--- GIVEN DATA ---

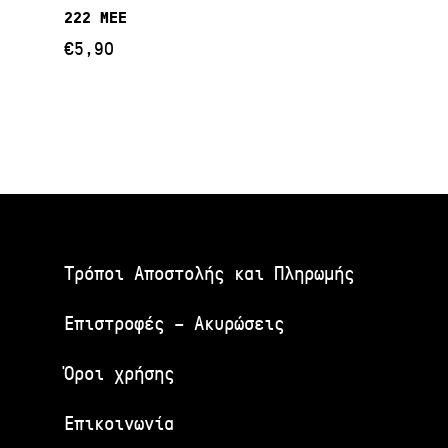
Προσθήκη Στο
222 ΜΕΕ
Καλάθι
€
5,90
Τρόποι Αποστολής και Πληρωμής
Επιστροφές – Ακυρώσεις
Όροι χρήσης
Επικοινωνία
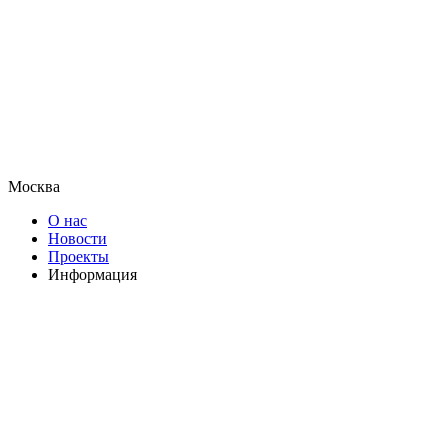
Москва
О нас
Новости
Проекты
Информация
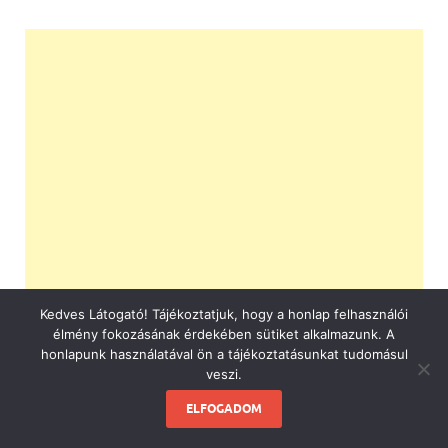
Kedves Látogató! Tájékoztatjuk, hogy a honlap felhasználói
élmény fokozásának érdekében sütiket alkalmazunk. A
honlapunk használatával ön a tájékoztatásunkat tudomásul
veszi.
ELFOGADOM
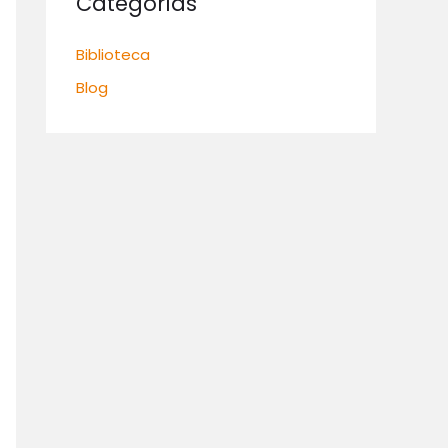
Categorías
Biblioteca
Blog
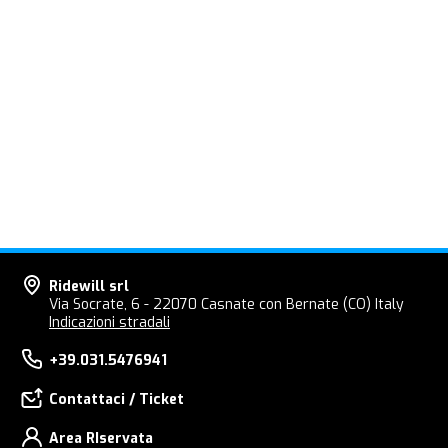
Ridewill srl
Via Socrate, 6 - 22070 Casnate con Bernate (CO) Italy
Indicazioni stradali
+39.031.5476941
Contattaci / Ticket
Area RIservata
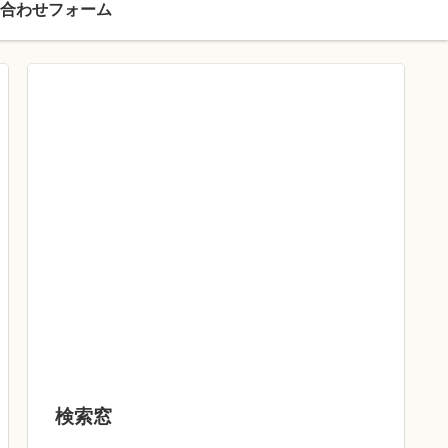
合わせフォーム
検索窓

---

ACTIVITY => Set down every record once more, word for word, without pictures.

WRITTEN RESPONSE =>
Προσθήκη Στο
222 ΜΕΕ
Καλάθι
€
5,90
Τρόποι Αποστολής και Πληρωμής
Επιστροφές – Ακυρώσεις
Όροι χρήσης
Επικοινωνία
Москва
О нас
Новости
Проекты
Информация
Kedves Látogató! Tájékoztatjuk, hogy a honlap felhasználói
élmény fokozásának érdekében sütiket alkalmazunk. A
honlapunk használatával ön a tájékoztatásunkat tudomásul
veszi.
ELFOGADOM
Categorías
Biblioteca
Blog
Ridewill srl
Via Socrate, 6 - 22070 Casnate con Bernate (CO) Italy
Indicazioni stradali
+39.031.5476941
Contattaci / Ticket
Area RIservata
合わせフォーム
検索窓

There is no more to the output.